Would you copy the listing below exactly, keeping the pictures out?

PROVIDED MATERIAL.
◆ ◆ ◆ ◆ ◆ ◆ ◆
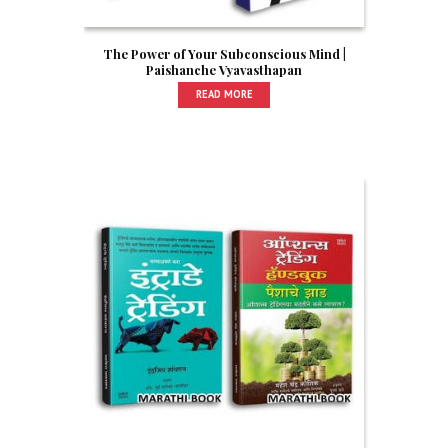
The Power of Your Subconscious Mind |
Paishanche Vyavasthapan
READ MORE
◆ ◆ ◆ ◆ ◆ ◆ ◆
SOLUTION FOR THIS EXERCISE.
The Power of Your Subconscious Mind |
Paishanche Vyavasthapan
READ MORE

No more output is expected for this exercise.